The cat was probably muttering under his breath, “What the hell is going on?”
The next question has got to be this one: why was this attractive looking ginger tabby-and-white male cat going next door for all his feeding requirements? And once again there can be only one reason: the food next door is better than the food in the home where he lives.
And so, the solution for this cat caregiver is to put down some great food for his cat to try and wean him off the habit of going next door.
This kind of feline behaviour can cause upset between neighbours. This is because this caregiver might complain to his neighbour that they are feeding their cat and they shouldn’t do it. They might blame their neighbour for acting irresponsibly. They might even blame them for trying to steal their cat. It might even be true by the way!
But then again, the neighbour might respond by saying that this cat owner should keep their cat indoors or do more to stop them coming into their home. In the meantime, the cat has no notion of “cat ownership” and does not feel owned. He has a home range territory which encompasses both his home and the homes of neighbours including their backyards and therefore is behaving entirely normally and sees nothing wrong. He is simply scavenging food where it is obtainable.

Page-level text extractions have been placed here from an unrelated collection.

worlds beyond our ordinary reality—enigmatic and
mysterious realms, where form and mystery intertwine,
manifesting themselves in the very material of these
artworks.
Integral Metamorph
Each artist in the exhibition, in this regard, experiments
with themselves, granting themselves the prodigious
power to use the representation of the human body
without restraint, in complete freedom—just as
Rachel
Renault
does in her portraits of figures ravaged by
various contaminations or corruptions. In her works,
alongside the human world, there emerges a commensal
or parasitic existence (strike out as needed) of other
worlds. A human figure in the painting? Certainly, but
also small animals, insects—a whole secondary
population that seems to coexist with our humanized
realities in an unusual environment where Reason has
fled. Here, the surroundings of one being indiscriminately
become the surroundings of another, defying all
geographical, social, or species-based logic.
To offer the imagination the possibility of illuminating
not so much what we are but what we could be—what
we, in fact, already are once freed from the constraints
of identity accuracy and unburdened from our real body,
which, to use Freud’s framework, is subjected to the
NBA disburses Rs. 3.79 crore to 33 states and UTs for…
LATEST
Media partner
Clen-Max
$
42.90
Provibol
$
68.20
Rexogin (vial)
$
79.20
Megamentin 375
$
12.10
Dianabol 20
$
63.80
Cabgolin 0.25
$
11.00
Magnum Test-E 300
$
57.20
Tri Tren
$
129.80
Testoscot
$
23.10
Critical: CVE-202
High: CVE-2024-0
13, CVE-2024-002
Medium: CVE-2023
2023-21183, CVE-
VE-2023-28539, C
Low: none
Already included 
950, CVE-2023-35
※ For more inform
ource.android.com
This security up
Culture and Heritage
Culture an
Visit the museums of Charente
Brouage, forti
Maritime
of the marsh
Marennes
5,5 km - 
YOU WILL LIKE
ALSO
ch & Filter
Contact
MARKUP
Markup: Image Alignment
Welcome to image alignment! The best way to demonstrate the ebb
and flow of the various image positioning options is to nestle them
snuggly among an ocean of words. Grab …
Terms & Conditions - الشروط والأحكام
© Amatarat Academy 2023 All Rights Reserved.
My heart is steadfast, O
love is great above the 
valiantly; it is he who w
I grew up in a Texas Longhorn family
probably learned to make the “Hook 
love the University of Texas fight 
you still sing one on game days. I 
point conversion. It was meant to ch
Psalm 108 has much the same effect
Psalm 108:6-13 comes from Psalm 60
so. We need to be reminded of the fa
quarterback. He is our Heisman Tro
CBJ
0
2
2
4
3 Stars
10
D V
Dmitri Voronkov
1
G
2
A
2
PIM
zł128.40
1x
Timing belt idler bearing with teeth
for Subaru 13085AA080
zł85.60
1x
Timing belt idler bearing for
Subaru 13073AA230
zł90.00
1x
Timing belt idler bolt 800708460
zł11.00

The idea of scavenging for cats is not wholly natural. The ancestor to the domestic cat doesn’t really scavenge. They attack and kill prey and eat it fresh. But the domestic cat’s life is very different; it’s artificial and they’ve learned to accept food in a bowl which is a form of scavenging.
So, the first thing you do if your cat has stopped eating and looks and behaves healthy in every respect and shows no signs of having any illness is to check whether he’s eating next door before you haul him off to the veterinarian to waste your money and time and put your cat through a minor traumatic event.